Independent chairman of the LSCB, Paula Mead said: “Baby Eve’s death was tragic and collectively, we regret that there were several areas where agencies could, and should have done better.

“With hindsight, there were a number of occasions in the months immediately before Baby Eve’s birth, and earlier during her mother’s pregnancy when professionals in a number of agencies could have acted differently and worked more effectively together.

“While we cannot say that if they had done so, Baby Eve’s death would have been avoided, we can say that many of our agencies could and should have responded more proficiently and had much better processes in place.”

The Board found several areas requiring attention including:

○ The need to improve the quality of supervision and the management of staff dealing with challenging cases and ensuring there is reflective and robust analysis of cases.

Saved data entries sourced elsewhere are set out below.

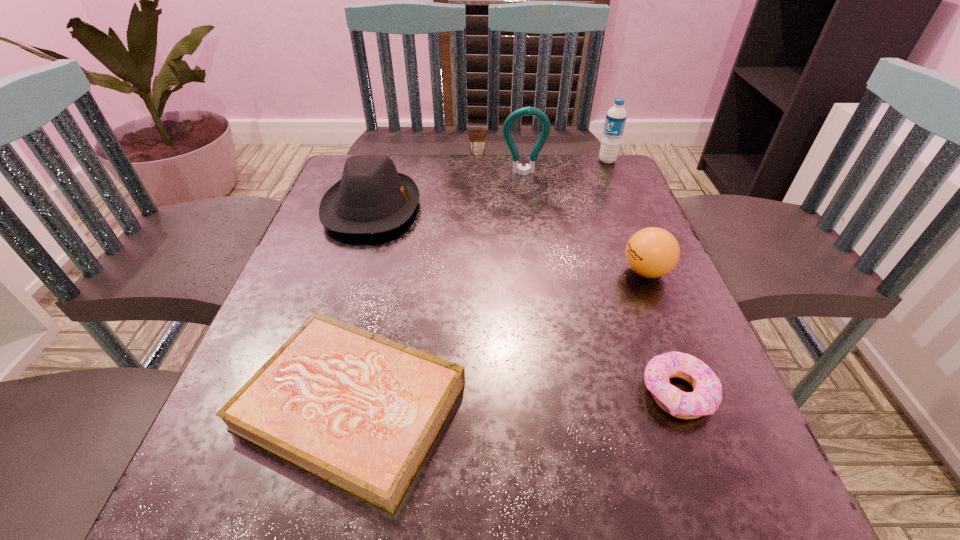 Image resolution: width=960 pixels, height=540 pixels. What are the coordinates of `object positioned at the near edge` in the screenshot? It's located at (359, 410).

Where is `fedora situated at the left edge`? Image resolution: width=960 pixels, height=540 pixels. fedora situated at the left edge is located at coordinates (372, 197).

Locate an element on the screen. hardback book located at the left edge is located at coordinates (359, 410).

Where is `water bottle situated at the right edge`? The height and width of the screenshot is (540, 960). water bottle situated at the right edge is located at coordinates (616, 116).

I want to click on ping-pong ball situated at the right edge, so click(652, 252).

At what (x,y) coordinates should I click in order to perform the action: click on doughnut at the right edge. Please return your answer as a coordinate pair (x, y). Looking at the image, I should click on (707, 391).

○ The review and improvement of record keeping across parts of the health and social-care system.

○ The improvement of systems to invite professionals to child-protection meetings, to record attendance and to pro-actively follow up any gaps in attendance and involvement.

○ The escalation of concerns to a more senior level when front-line multi-agency interventions are identified as not being effective.

○ Involving children in their assessments and care plans and making sure their voice is heard.

○ Recognising when parents appear to cooperate with professionals but aren’t effecting sufficient changes to their parenting and identifying the long-term impact of that on their children’s lives.

Ms Mead continued: “Our role is to safeguard and protect children and it is clear there were failings in this case which we fully accept and have worked to address.”

As the review was being conducted both the LSCB and the individual agencies have responded to the issues as they have been identified.

These have included:

○ The multi-agency guidance relating to the birth plan has been updated for all children who are a ‘child in need’ or have a child protection plan.

○ The re-writing of operational guidance around caring for substance-using pregnant women.

○ Developing a series of workshops for staff from all-partner agencies on the issues raised by this case; the lessons learned from this review; and the actions which have been put in place to reduce the risk of similar mistakes.

○ Improvements to the invitation to child protection meetings and the distribution of minutes to all key agencies, whether they are in attendance or not.

Ms Mead concluded: “While there were 16 recommendations, the LSCB has been developing a comprehensive action plan to make sure all actions are either completed or underway.

“We recognise that we need to keep on working effectively with each other to support families and to protect young people from harm as far as we’re able. The public can be reassured we will continue to rigorously enforce the learning from this SCR to ensure similar errors are not repeated.”